Stored items
# # # #

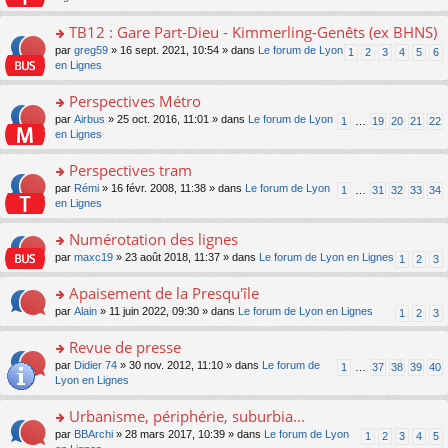
m
u
g
e
s
n
e
s
e
nt
ult
TB12 : Gare Part-Dieu - Kimmerling-Genêts (ex BHNS)
lu
s
ré
n
er
le
s
c
o
par
greg59
» 16 sept. 2021, 10:54 » dans
Le forum de Lyon
1
2
3
4
5
6
o
le
pl
a
e
n
en Lignes
n
m
u
g
nt
s
lu
e
s
e
ult
Perspectives Métro
le
s
ré
n
er
pl
s
c
o
par
Airbus
» 25 oct. 2016, 11:01 » dans
Le forum de Lyon
1
…
19
20
21
22
o
le
u
a
e
n
en Lignes
n
m
s
g
nt
s
lu
e
ré
e
ult
Perspectives tram
le
s
c
n
er
pl
s
e
o
par
Rémi
» 16 févr. 2008, 11:38 » dans
Le forum de Lyon
1
…
31
32
33
34
o
le
u
a
nt
n
en Lignes
n
m
s
g
s
lu
e
ré
e
ult
Numérotation des lignes
le
s
c
n
er
pl
s
e
o
par
maxc19
» 23 août 2018, 11:37 » dans
Le forum de Lyon en Lignes
1
2
3
o
le
u
a
nt
n
n
m
s
g
s
Apaisement de la Presqu'île
lu
e
ré
e
ult
le
s
c
o
par
Alain
» 11 juin 2022, 09:30 » dans
Le forum de Lyon en Lignes
1
2
3
n
er
pl
s
e
n
o
le
u
a
nt
s
Revue de presse
n
m
s
g
ult
lu
e
ré
o
par
Didier 74
» 30 nov. 2012, 11:10 » dans
Le forum de
1
…
37
38
39
40
e
er
le
s
c
n
Lyon en Lignes
n
le
pl
s
e
s
o
m
u
a
nt
ult
Urbanisme, périphérie, suburbia...
n
e
s
g
er
lu
s
ré
o
par
BBArchi
» 28 mars 2017, 10:39 » dans
Le forum de Lyon
1
2
3
4
5
e
le
le
s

# # # #

▶ Work task: Each record above must be retyped exactly as given, with the images excluded.

▶ Written answer:
m
u
g
e
s
n
e
s
e
nt
ult
TB12 : Gare Part-Dieu - Kimmerling-Genêts (ex BHNS)
lu
s
ré
n
er
le
s
c
o
par
greg59
» 16 sept. 2021, 10:54 » dans
Le forum de Lyon
1
2
3
4
5
6
o
le
pl
a
e
n
en Lignes
n
m
u
g
nt
s
lu
e
s
e
ult
Perspectives Métro
le
s
ré
n
er
pl
s
c
o
par
Airbus
» 25 oct. 2016, 11:01 » dans
Le forum de Lyon
1
…
19
20
21
22
o
le
u
a
e
n
en Lignes
n
m
s
g
nt
s
lu
e
ré
e
ult
Perspectives tram
le
s
c
n
er
pl
s
e
o
par
Rémi
» 16 févr. 2008, 11:38 » dans
Le forum de Lyon
1
…
31
32
33
34
o
le
u
a
nt
n
en Lignes
n
m
s
g
s
lu
e
ré
e
ult
Numérotation des lignes
le
s
c
n
er
pl
s
e
o
par
maxc19
» 23 août 2018, 11:37 » dans
Le forum de Lyon en Lignes
1
2
3
o
le
u
a
nt
n
n
m
s
g
s
Apaisement de la Presqu'île
lu
e
ré
e
ult
le
s
c
o
par
Alain
» 11 juin 2022, 09:30 » dans
Le forum de Lyon en Lignes
1
2
3
n
er
pl
s
e
n
o
le
u
a
nt
s
Revue de presse
n
m
s
g
ult
lu
e
ré
o
par
Didier 74
» 30 nov. 2012, 11:10 » dans
Le forum de
1
…
37
38
39
40
e
er
le
s
c
n
Lyon en Lignes
n
le
pl
s
e
s
o
m
u
a
nt
ult
Urbanisme, périphérie, suburbia...
n
e
s
g
er
lu
s
ré
o
par
BBArchi
» 28 mars 2017, 10:39 » dans
Le forum de Lyon
1
2
3
4
5
e
le
le
s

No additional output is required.